Margaret Harrison appeared on the cultural scene of the second wave of British feminism, which emerged as the heir to the birth of trade unionism, the creation of labour rights and the suffragettes. In...this period, marked artistically by the triumph of pop, minimalism and conceptual art, she sought an aesthetic of her own that would respond to her political activism. She began a series of drawings with hypersexualised characters in which she made explicit the asymmetry in the representation of men and women, but in the London of the early 1970s her production was so far ahead of its time that it could only be seen as irreverent. So much so that her first solo exhibition was closed down after being declared indecent by the police the day after it opened.
Harrison deliberately subverts traditional gender norms with grotesque characters in images charged with humour, irony and pastiche. This process of subversion would become one of the artist's most effective political-artistic weapons until the forced closure of her first exhibition led her to explore new creative avenues. This is how she began a series of long-term projects, combining painting and archiving, to investigate the working conditions of the working class in rural areas. One of the first sociological investigations she undertook was a study of women's work in a metal box factory, together with the artists Kay Hunt and Mary Kelly, which resulted in Women and Work: A Document on the Division of Labour in Industry 1973-1975.

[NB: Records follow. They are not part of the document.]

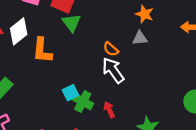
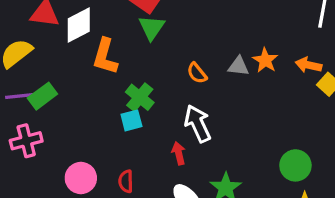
orange star: (144, 14) -> (265, 60), moved
white arrow: (113, 70) -> (198, 124), moved
green cross: (83, 101) -> (140, 97), moved

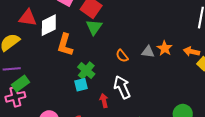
green rectangle: (42, 96) -> (20, 83), moved
red arrow: (179, 153) -> (104, 101), moved

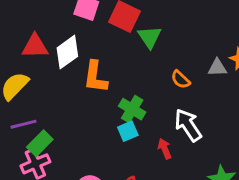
green triangle: (94, 27) -> (150, 37), moved

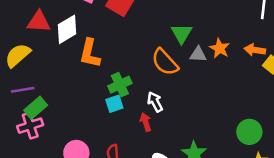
green triangle: (150, 37) -> (182, 33), moved
orange semicircle: (181, 80) -> (165, 62), size x1.6
green cross: (132, 109) -> (120, 85), turned 30
white arrow: (188, 125) -> (155, 102), moved, size x0.7

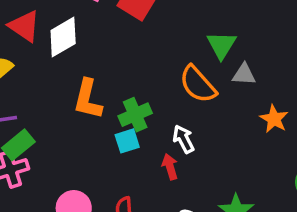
red triangle: (39, 22) -> (24, 26), turned 30
orange star: (220, 48) -> (274, 119), moved
orange L-shape: (90, 53) -> (88, 99), moved

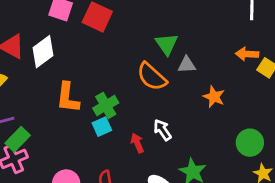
white arrow: (183, 139) -> (162, 130), moved

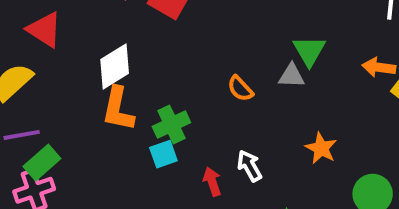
green triangle: (167, 44) -> (309, 51), moved
white diamond: (43, 52) -> (115, 66), moved
orange semicircle: (152, 77) -> (240, 89), size x0.6
orange star: (214, 97) -> (321, 148), moved

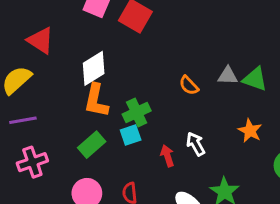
green triangle: (309, 51) -> (255, 79), moved, turned -40
green rectangle: (42, 163) -> (92, 145), moved

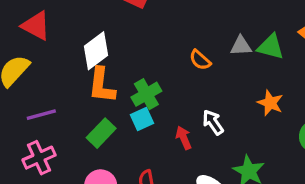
purple line: (23, 120) -> (41, 115), moved

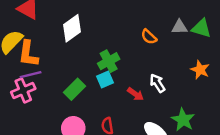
orange L-shape: (102, 85) -> (28, 54), moved
red arrow: (184, 138) -> (135, 94), turned 147
pink cross: (39, 158) -> (23, 90), moved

Shortly afterwards she worked on Homeworkers (1977), a work collected by the TATE Collection. Homeworkers is a multidisciplinary project that documents the exploitation of women at a time when many companies and institutions used subcontracting to create precarious jobs that could be developed in the domestic sphere. To this end, the artist interviewed and photographed women working in factories or in their homes, seeking to understand the difficulties they faced. This exhibition includes a part of this project: the piece called Homeworkers: Mrs. McGilvrey and the Hands of Law and Experience (1978-1980), in which we appraise the story of this woman who prepared tax forms at home, a work subcontracted by the British central government and poorly paid.
This research would lead to the immediately subsequent work entitled The Prostitution Piece which, in 1980, Lucy Lippard exhibited at the Institute of Contemporary Art in London as part of the exhibition Issue: Social Strategies by Women Artists. This group exhibition was iconic because it highlighted feminist art practice informed by social concerns. The large installation The prostitution piece denounced the loss of craftsmanship caused by the rise of the factory, and the ensuing crisis that forced many women into prostitution when factories closed and they were left without resources.